On Sunday, Larson drove the No. 42 McDonald’s Chevrolet to a podium finish at Michigan International Speedway.

“I crossed the start-finish line and wasn’t expecting to hear third,” Larson said. “I feel like we've been showing a lot of speed here the last two to two and a half months now, so we contended for a win in Chicago and have had some good runs since then. Some mistakes on my part to run backup cars, but all in all we've done a good job to bring fast race cars to the track every week.  

“Just says a lot about our team and fighting through the season, and yeah, it's a good time of year to get the speed and get some rhythm, so hopefully we can keep it going.”

With three races remaining to decide the Playoff grid, Larson has started to develop the consistency he lacked earlier in the season. Over the last eight races, Larson has advanced from 15th to 13th in the standings by posting four top fives and six top 10s. 

Despite a speeding penalty on Lap 52, Larson lined up 21st for the start of the second stage. He moved into the top 15 over the next 30 laps. While his teammate Kurt Busch was contending at the front, the No. 42 patiently progressed through the field, climbing to 11th by Lap 100. 

As teams pitted before the end of Stage 2, Larson had moved up to sixth on Lap 115. After Brad Keselowski spun off of Turn 4 on the next lap, Larson was shuffled back to 18th. He worked his way to 11th at the end of the stage and lined up fifth for the final 63 laps. 

Ricky Stenhouse Jr.’s spin on Lap 149 disrupted most crew chief’s strategies. If the race remained green, most cars would not survive a 50-lap run to the finish. Larson restarted 15th on Lap 152 behind the three Team Penske Fords, eventual race winner Kevin Harvick and runner up Denny Hamlin. 

With less than 19 laps remaining, Larson climbed into the top 10. Then the seas parted for him as the Penske Fords and his Ganassi teammate Busch ran out of fuel.
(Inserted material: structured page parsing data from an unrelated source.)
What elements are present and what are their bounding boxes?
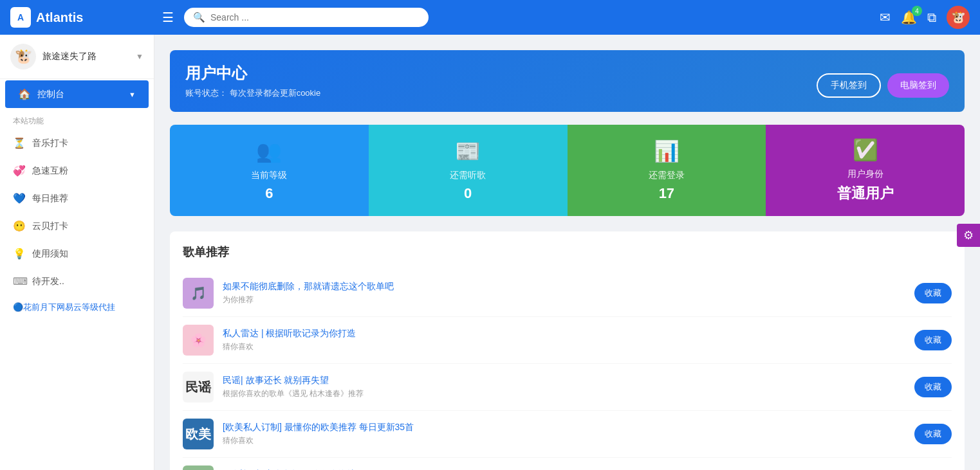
top-navigation: A Atlantis ☰ 🔍 ✉ 🔔 4 ⧉ 🐮	[0, 0, 980, 35]
collect-button[interactable]: 收藏	[914, 377, 952, 397]
playlist-thumb: 🌸	[183, 325, 214, 356]
playlist-item: 🌸 私人雷达 | 根据听歌记录为你打造 猜你喜欢 收藏	[183, 317, 952, 364]
sidebar-item-pending[interactable]: ⌨ 待开发..	[0, 267, 154, 295]
playlist-sub: 猜你喜欢	[223, 435, 905, 446]
playlist-thumb: 民谣	[183, 372, 214, 402]
stat-card-logins: 📊 还需登录 17	[568, 125, 766, 216]
search-icon: 🔍	[193, 12, 205, 23]
hamburger-button[interactable]: ☰	[160, 7, 176, 28]
logins-value: 17	[659, 185, 674, 202]
sidebar-item-music-label: 音乐打卡	[32, 138, 68, 149]
collect-button[interactable]: 收藏	[914, 283, 952, 303]
notification-button[interactable]: 🔔 4	[901, 10, 917, 25]
sidebar-section-label: 本站功能	[0, 109, 154, 129]
sidebar-item-music[interactable]: ⏳ 音乐打卡	[0, 129, 154, 157]
level-label: 当前等级	[251, 170, 287, 181]
dashboard-arrow: ▼	[129, 91, 136, 98]
sidebar-item-daily-label: 每日推荐	[32, 193, 68, 204]
playlist-name[interactable]: 如果不能彻底删除，那就请遗忘这个歌单吧	[223, 281, 905, 293]
playlist-info: 私人雷达 | 根据听歌记录为你打造 猜你喜欢	[223, 328, 905, 352]
settings-icon: ⚙	[963, 228, 974, 242]
home-icon: 🏠	[18, 88, 31, 100]
sidebar-user-arrow: ▼	[136, 52, 143, 61]
search-box[interactable]: 🔍	[184, 8, 429, 27]
playlist-name[interactable]: 民谣| 故事还长 就别再失望	[223, 375, 905, 386]
notification-badge: 4	[912, 6, 922, 16]
songs-icon: 📰	[455, 139, 481, 163]
playlist-name[interactable]: 私人雷达 | 根据听歌记录为你打造	[223, 328, 905, 339]
sidebar-avatar: 🐮	[10, 44, 36, 69]
sidebar-item-dashboard[interactable]: 🏠 控制台 ▼	[5, 80, 149, 108]
sidebar-item-help-label: 使用须知	[32, 248, 68, 260]
playlist-item: 民谣 民谣| 故事还长 就别再失望 根据你喜欢的歌单《遇见 枯木逢春》推荐 收藏	[183, 364, 952, 411]
playlist-sub: 猜你喜欢	[223, 341, 905, 352]
stat-card-level: 👥 当前等级 6	[170, 125, 369, 216]
layers-icon: ⧉	[927, 10, 936, 24]
pending-icon: ⌨	[13, 275, 26, 287]
playlist-info: [欧美私人订制] 最懂你的欧美推荐 每日更新35首 猜你喜欢	[223, 422, 905, 446]
layers-button[interactable]: ⧉	[927, 10, 936, 25]
playlist-list: 🎵 如果不能彻底删除，那就请遗忘这个歌单吧 为你推荐 收藏 🌸 私人雷达 | 根…	[183, 270, 952, 470]
sidebar-promo-link[interactable]: 🔵花前月下网易云等级代挂	[0, 295, 154, 320]
sidebar-user-profile[interactable]: 🐮 旅途迷失了路 ▼	[0, 35, 154, 79]
playlist-info: 如果不能彻底删除，那就请遗忘这个歌单吧 为你推荐	[223, 281, 905, 305]
sidebar-item-pending-label: 待开发..	[32, 276, 64, 287]
dashboard-label: 控制台	[37, 89, 64, 100]
stat-card-identity: ✅ 用户身份 普通用户	[766, 125, 965, 216]
playlist-section-title: 歌单推荐	[183, 244, 952, 260]
sidebar-item-cloud[interactable]: 😶 云贝打卡	[0, 212, 154, 240]
level-icon: 👥	[256, 139, 282, 163]
user-center-status: 账号状态： 每次登录都会更新cookie	[185, 87, 949, 99]
app-logo: A Atlantis	[10, 7, 152, 28]
songs-value: 0	[464, 185, 472, 202]
playlist-info: 民谣| 故事还长 就别再失望 根据你喜欢的歌单《遇见 枯木逢春》推荐	[223, 375, 905, 399]
music-icon: ⏳	[13, 137, 26, 149]
sidebar-username: 旅途迷失了路	[42, 51, 129, 62]
help-icon: 💡	[13, 248, 26, 260]
logins-label: 还需登录	[649, 170, 685, 181]
collect-button[interactable]: 收藏	[914, 330, 952, 350]
playlist-sub: 为你推荐	[223, 294, 905, 305]
mail-icon: ✉	[880, 10, 891, 24]
playlist-item: 欧美 [欧美私人订制] 最懂你的欧美推荐 每日更新35首 猜你喜欢 收藏	[183, 411, 952, 458]
logins-icon: 📊	[654, 139, 680, 163]
settings-fab[interactable]: ⚙	[957, 224, 980, 247]
collect-button[interactable]: 收藏	[914, 424, 952, 444]
playlist-name[interactable]: [欧美私人订制] 最懂你的欧美推荐 每日更新35首	[223, 422, 905, 433]
playlist-thumb: 欧美	[183, 419, 214, 449]
daily-icon: 💙	[13, 192, 26, 204]
topnav-right-actions: ✉ 🔔 4 ⧉ 🐮	[880, 6, 970, 29]
sidebar: 🐮 旅途迷失了路 ▼ 🏠 控制台 ▼ 本站功能 ⏳ 音乐打卡 💞 急速互粉 💙 …	[0, 35, 154, 470]
level-value: 6	[265, 185, 273, 202]
cloud-icon: 😶	[13, 220, 26, 232]
identity-icon: ✅	[853, 138, 878, 162]
playlist-item: 🏖 [民谣酒馆]这么多年了 你住在海边了吗? 根据你喜欢的歌单《遇见 枯木逢春》…	[183, 458, 952, 470]
playlist-thumb: 🎵	[183, 278, 214, 309]
songs-label: 还需听歌	[450, 170, 486, 181]
identity-value: 普通用户	[837, 184, 894, 203]
sidebar-item-fans[interactable]: 💞 急速互粉	[0, 157, 154, 185]
user-center-header: 用户中心 账号状态： 每次登录都会更新cookie 手机签到 电脑签到	[170, 50, 965, 112]
playlist-thumb: 🏖	[183, 465, 214, 470]
sidebar-item-help[interactable]: 💡 使用须知	[0, 240, 154, 267]
fans-icon: 💞	[13, 165, 26, 177]
sidebar-item-cloud-label: 云贝打卡	[32, 221, 68, 232]
stat-card-songs: 📰 还需听歌 0	[369, 125, 568, 216]
main-content: 用户中心 账号状态： 每次登录都会更新cookie 手机签到 电脑签到 👥 当前…	[154, 35, 980, 470]
playlist-sub: 根据你喜欢的歌单《遇见 枯木逢春》推荐	[223, 388, 905, 399]
sidebar-item-fans-label: 急速互粉	[32, 165, 68, 177]
sidebar-item-daily[interactable]: 💙 每日推荐	[0, 185, 154, 212]
identity-label: 用户身份	[847, 168, 883, 180]
stat-cards: 👥 当前等级 6 📰 还需听歌 0 📊 还需登录 17 ✅ 用户身份 普通用户	[170, 125, 965, 216]
playlist-item: 🎵 如果不能彻底删除，那就请遗忘这个歌单吧 为你推荐 收藏	[183, 270, 952, 317]
logo-icon: A	[10, 7, 31, 28]
playlist-section: 歌单推荐 🎵 如果不能彻底删除，那就请遗忘这个歌单吧 为你推荐 收藏 🌸 私人雷…	[170, 231, 965, 470]
app-name: Atlantis	[36, 10, 83, 25]
user-avatar[interactable]: 🐮	[947, 6, 970, 29]
mail-button[interactable]: ✉	[880, 10, 891, 25]
search-input[interactable]	[210, 12, 420, 23]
“The last thing I knew I was running like ninth and I passed a couple guys, but so yeah, I guess more people ran out of fuel than I thought,” Larson said. “I don't really know what happened there. But yeah, it worked out. 

“That was a great point saver, well above the cut line now, so happy about that. Our McDonald's Chevy handled really well today when we had four tires on it. When we would do two rights, I'd be way too tight, and then we'd put two lefts on and I was way too loose, but then that finally balanced out and I was back to being good and running really fast laps at the end. Passed what felt like the most people today, so happy about that.”

“We're getting a little bit better. I feel like our cars are good. I feel like for intermediate style kind of racing, Michigan would probably be our worst track right now as far as just speed, so I'm excited now for the rest of the season.”

Larson did lead the Consumers Energy 400 with 128 Green Flag Passes and was second in the Quality Passes category to Martin Truex Jr., after passing 62 top-15 cars over 200 laps.

And now he’ll return to his favorite track on the Monster Energy NASCAR Cup circuit—Bristol Motor Speedway.

“You can be more aggressive now—and that’s a good thing,” Larson said. “Hopefully, we can get a win.”